Publicado no jornal Incomunidade, nº 1, julho de 2012, em:
http://www.incomunidade.com

Num destes sábados, realizou-se uma das diversas atividades que habitualmente se desenvolvem na Herdade do Freixo do Meio - uma excursão botânica ao Carvalhal da Barranca da Loba. Micro-reserva da Quercus, nela subsistem, entre outras espécies indígenas, vegetais e animais, três raridades da nossa flora: a Rosa albardeira (Paeonia broteroi), a Espargueira (Asparagus sp. - Asparagus albus?) e a Escorcioneira (Scorzionera hispanica). O encontro prosseguiu com um cozido tradicional, confecionado em potes de barro sobre lume de chão, e com uma tertúlia liderada por Victor Lamberto em torno da Slow Food e da Escorcioneira, servida esta como entrada salgada e como sobremesa, em puré doce. Esta planta desapareceu das nossas terras, mas a Bélgica apropriou-se dela para a cultivar, comercializando produtos gourmet com o seu rizoma, que é a parte comestível. Nos livros antigos, diz-se que o nome provém de «escozeu, uma vibora peçonhentíssima» para cuja mordedura a Escorcioneira fornecia antídoto. A corresponder à realidade, a víbora em questão só podia ser uma das duas que habitam Portugal, a Vipera latastei, Víbora-cornuda, ou a primitiva Vipera berus, hoje Vipera seoanei, a Víbora de Seoane. Nenhuma delas figura em primeiro nem no centésimo lugar das causas de mortalidade humana no nosso país.

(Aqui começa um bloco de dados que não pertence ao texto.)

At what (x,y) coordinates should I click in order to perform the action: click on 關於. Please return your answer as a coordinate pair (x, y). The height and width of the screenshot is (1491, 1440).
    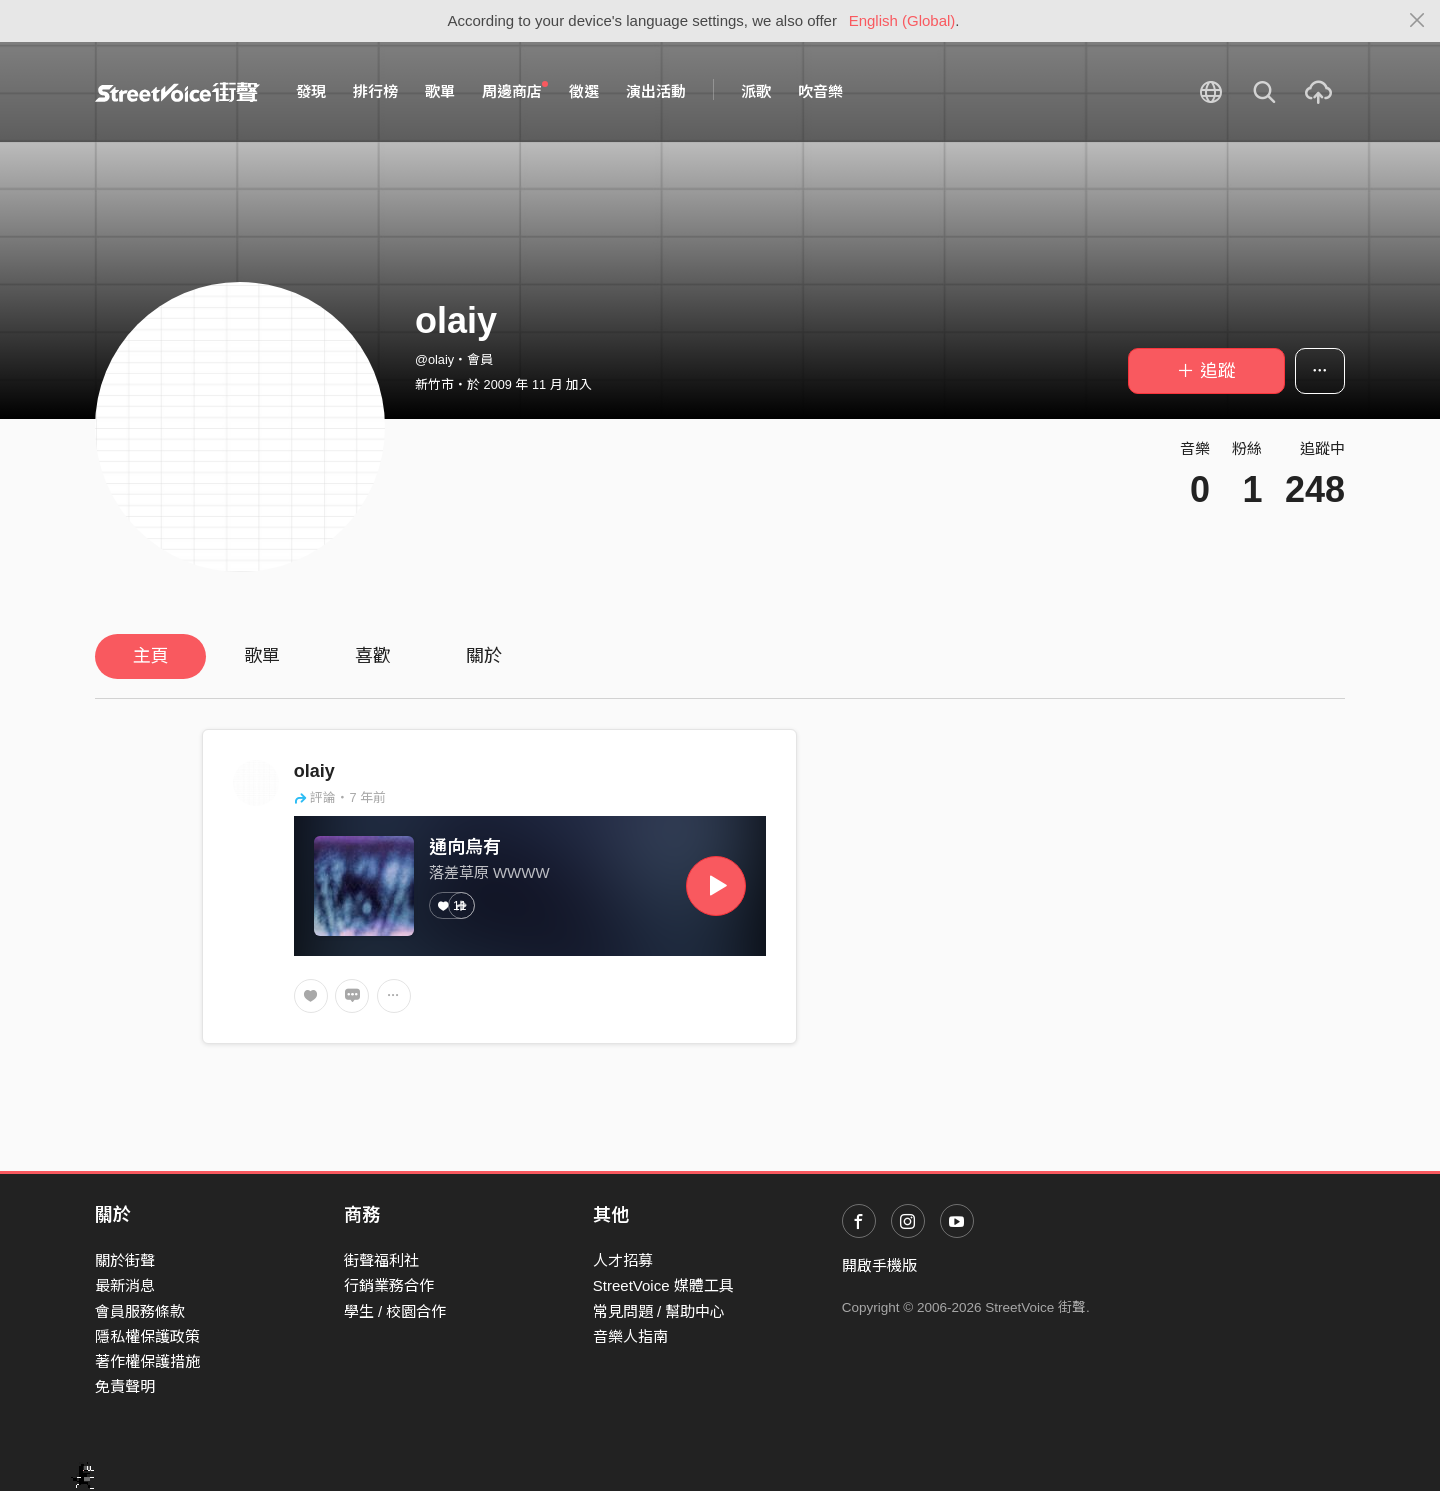     Looking at the image, I should click on (484, 656).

Agora Victor Lamberto pretende reintroduzir a cultura da Escorcioneira em Portugal, e Alfredo Cunhal Sendim, proprietário da Herdade, aceitou colaborar no projeto.

Alfredo Sendim é uma personalidade bem conhecida. Premiado em pessoa e marcas «Freixo do Meio», tem sido homenageado também pelo seu empreendedorismo. Participa de quando em vez no programa de televisão «Biosfera», esclarecendo o público sobre práticas agrícolas desenvolvidas de acordo com as novas filosofias da sustentabilidade e da permacultura. Faz parte delas justamente a defesa das espécies regionais e, neste caso, trata-se de uma espécie endémica da Península Ibérica. Ao contrário das espécies exóticas, cosmopolitas, por isso sem interesse para as ciências fundadas nos modelos da evolução, as endémicas têm tanto mais valor quanto menores são as dimensões do habitat ocupado. Alfredo Sendim já trouxe da Bélgica sementes da Escorcioneira para ensaiar a cultura; ofereceu algumas, veremos como se dará a planta nas terras frias do Norte.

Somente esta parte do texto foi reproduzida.